Wilson Sales Belchior publica artigo no blog da DMM.corp

Hipermodernidade e escritórios de advocacia: o que devemos fazer?

Hipermodernidade quer dizer modernidade elevada à potência superlativa, enraízada no mercado, na eficiência técnica e no indivíduo que colocam em funcionamento as engrenagens do extremo. Gilles Lipovetsky no texto Tempo contra tempo, ou a sociedade hipermoderna observa aspectos da nossa sociedade que realçam o caráter superlativo das relações sociais.

Segundo o pensador francês movimento, fluidez e flexibilidade marcam os nossos dias. Exalta-se a mudança, a reforma e a adaptação. Não há escolha nem alternativa, senão evoluir, acelerar para não ser ultrapassado. Esta descrição assemelha-se com as transformações que os diferentes setores econômicos estão enfrentando. O mercado jurídico é caleidoscopicamente constituído. A fila dos recém-formados que não conseguem vaga de trabalho se multiplica denunciando as dificuldades do ensino jurídico. Escritórios de advocacia organizados para divisão de despesas sem nenhuma perspectiva de ampliação na sua rentabilidade se somam a projetos profissionais que não consideram o dimensionamento do mercado. O problema é o apego às práticas que não conhecem espaço na hipermodernidade, ela requer evolução em retorno de oportunidades.

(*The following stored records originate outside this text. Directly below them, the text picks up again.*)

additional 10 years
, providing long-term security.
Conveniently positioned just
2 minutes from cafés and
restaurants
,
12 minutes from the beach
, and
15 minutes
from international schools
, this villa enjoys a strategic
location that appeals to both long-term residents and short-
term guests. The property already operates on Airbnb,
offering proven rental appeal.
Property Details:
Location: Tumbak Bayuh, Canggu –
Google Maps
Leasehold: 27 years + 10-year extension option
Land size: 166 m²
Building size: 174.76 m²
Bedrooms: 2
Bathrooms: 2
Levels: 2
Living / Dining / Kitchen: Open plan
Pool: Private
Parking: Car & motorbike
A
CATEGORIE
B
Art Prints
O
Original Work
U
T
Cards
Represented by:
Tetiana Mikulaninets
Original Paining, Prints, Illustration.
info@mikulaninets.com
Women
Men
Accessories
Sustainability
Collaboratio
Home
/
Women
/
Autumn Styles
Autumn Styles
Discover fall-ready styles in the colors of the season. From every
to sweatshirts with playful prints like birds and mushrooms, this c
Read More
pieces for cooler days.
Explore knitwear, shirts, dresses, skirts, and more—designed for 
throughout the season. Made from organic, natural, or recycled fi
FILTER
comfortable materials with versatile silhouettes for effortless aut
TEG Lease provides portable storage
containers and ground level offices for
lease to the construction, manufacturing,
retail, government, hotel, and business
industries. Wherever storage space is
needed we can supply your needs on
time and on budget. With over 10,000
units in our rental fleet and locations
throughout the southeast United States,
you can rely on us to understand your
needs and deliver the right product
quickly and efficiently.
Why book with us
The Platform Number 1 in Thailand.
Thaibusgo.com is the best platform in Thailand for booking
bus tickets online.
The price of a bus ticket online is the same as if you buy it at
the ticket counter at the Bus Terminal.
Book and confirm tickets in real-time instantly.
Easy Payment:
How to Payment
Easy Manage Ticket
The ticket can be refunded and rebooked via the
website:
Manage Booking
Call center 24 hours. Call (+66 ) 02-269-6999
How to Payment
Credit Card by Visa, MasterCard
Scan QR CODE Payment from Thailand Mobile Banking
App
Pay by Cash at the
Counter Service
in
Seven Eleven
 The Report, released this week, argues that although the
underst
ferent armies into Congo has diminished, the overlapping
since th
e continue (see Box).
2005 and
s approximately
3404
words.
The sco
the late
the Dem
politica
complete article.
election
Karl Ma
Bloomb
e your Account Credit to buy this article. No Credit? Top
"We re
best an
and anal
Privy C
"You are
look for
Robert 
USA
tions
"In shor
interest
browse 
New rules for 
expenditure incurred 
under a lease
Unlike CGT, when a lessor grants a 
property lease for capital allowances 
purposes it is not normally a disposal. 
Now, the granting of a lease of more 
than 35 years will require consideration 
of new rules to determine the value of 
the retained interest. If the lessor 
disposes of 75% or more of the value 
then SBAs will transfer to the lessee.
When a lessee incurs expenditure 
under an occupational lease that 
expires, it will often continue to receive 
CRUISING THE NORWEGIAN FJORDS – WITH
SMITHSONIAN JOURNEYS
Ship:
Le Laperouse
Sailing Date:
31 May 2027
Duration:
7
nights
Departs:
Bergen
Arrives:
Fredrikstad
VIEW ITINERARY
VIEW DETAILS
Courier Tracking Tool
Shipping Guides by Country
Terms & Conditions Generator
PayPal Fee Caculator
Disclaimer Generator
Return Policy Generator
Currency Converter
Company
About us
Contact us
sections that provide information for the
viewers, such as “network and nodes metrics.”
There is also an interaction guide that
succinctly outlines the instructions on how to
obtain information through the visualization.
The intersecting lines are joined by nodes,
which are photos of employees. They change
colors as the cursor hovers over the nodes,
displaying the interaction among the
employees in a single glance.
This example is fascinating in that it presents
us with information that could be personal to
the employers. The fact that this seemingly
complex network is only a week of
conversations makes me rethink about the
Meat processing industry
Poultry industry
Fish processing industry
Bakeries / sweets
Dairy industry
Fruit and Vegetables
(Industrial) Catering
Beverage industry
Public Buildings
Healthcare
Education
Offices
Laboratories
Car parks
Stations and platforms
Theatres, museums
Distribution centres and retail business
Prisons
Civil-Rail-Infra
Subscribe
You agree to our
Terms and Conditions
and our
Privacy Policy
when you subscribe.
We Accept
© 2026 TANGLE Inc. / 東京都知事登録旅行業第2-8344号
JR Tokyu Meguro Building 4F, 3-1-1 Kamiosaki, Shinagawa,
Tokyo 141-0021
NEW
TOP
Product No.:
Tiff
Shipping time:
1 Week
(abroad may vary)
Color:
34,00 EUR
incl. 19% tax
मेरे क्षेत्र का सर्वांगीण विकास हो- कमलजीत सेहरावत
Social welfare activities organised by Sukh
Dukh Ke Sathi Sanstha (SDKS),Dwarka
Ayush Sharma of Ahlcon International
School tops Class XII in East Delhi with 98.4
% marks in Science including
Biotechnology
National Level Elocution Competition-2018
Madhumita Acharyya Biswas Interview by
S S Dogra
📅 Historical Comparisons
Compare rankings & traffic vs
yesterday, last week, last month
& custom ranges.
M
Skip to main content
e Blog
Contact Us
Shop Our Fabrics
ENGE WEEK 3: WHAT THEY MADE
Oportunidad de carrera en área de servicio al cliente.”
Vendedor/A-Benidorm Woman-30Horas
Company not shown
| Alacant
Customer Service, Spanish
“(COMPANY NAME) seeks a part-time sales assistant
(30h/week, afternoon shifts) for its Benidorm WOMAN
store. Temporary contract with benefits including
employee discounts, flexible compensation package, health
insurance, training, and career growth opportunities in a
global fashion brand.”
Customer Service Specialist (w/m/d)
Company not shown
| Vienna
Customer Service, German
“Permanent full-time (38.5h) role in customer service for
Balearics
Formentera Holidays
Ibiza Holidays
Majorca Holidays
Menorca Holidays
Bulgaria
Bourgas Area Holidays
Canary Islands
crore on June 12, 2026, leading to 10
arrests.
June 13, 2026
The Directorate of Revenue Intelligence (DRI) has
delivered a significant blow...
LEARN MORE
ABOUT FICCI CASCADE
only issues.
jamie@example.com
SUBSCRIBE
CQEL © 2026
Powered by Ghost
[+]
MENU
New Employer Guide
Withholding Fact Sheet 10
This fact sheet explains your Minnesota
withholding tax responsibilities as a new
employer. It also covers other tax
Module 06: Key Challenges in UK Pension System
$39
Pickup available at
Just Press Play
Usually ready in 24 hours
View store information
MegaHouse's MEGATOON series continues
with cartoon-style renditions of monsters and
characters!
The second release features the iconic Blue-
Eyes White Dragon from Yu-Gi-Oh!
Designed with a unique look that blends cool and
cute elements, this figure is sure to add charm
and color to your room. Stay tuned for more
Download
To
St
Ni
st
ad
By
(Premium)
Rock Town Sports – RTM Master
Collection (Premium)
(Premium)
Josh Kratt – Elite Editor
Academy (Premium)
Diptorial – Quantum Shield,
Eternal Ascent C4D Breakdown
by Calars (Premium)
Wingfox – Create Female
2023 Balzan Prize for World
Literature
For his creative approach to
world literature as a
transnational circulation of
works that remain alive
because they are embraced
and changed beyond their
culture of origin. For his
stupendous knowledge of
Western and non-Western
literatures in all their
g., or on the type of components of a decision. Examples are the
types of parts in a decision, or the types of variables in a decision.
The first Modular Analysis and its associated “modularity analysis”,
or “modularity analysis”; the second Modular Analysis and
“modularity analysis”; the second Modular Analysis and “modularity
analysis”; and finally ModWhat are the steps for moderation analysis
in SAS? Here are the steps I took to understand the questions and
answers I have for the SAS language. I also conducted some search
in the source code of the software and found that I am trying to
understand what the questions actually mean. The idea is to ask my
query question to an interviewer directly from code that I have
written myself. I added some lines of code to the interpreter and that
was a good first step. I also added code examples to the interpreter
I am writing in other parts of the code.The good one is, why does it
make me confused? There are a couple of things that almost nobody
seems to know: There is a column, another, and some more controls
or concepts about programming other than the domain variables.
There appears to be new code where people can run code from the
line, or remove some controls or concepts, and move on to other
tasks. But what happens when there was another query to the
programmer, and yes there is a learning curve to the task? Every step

Vive-se a escalada do “sempre mais”, ou seja, mais rentabilidade, mais desempenho, mais flexibilidade e mais inovação. Diante deste cenário, dois dados são preocupantes: em survey realizado pela Association of Legal Administrators (ALA), em 2016, revelou que 24% dos participantes não sabiam ou não tinham qualquer percepção da postura financeira do escritório de advocacia; a organização britânica, The Law Society, descreveu no seu relatório do ano passado que até 2020 a indústria jurídica estará irreconhecível.

Em outras palavras, os escritórios que permanecerem fossilizados serão ultrapassados. O que devemos fazer? Incentivar a transição entre paradigmas. Abandonar a versão verticalizada, simbólica, centralizada e apegada ao passado em direção àquela que identifica o escritório de advocacia a uma empresa. Gestão de mudanças focada na discussão de reformas internas, aplicação da inteligência artificial em áreas que vão desde o gerenciamento de riscos, pesquisa jurisprudencial até comunicação e marketing, atuação no mercado digital, gestão de conflitos, administração estratégica de mercado e criação de diferenciadores de marca, permitindo se pensar em atuação global.

Outra característica da hipermodernidade, exposta por Lipovetsky, é a sensação de simultaneidade oferecida pelos intercâmbios em tempo real que desvalorizam as formas de espera e lentidão, e pretendem por fim às rotinas burocráticas, rigidez institucional, entraves protecionistas, realocar, privatizar, estimular a concorrência como exigências de uma sociedade na qual o tempo é escasso e é cada vez mais vivido como preocupação maior.

Em tempos nos quais as autoestradas da informação não deixam espaços vazios, como diria Bauman, os escritórios de advocacia precisam atualizar seus paradigmas de atuação para alcançar as oportunidades de negócios que surgem em um mercado em contínua transformação. A hipermodernidade impõe atuação empresarial, com pensamento global, expansão transnacional e integração tecnológica completa.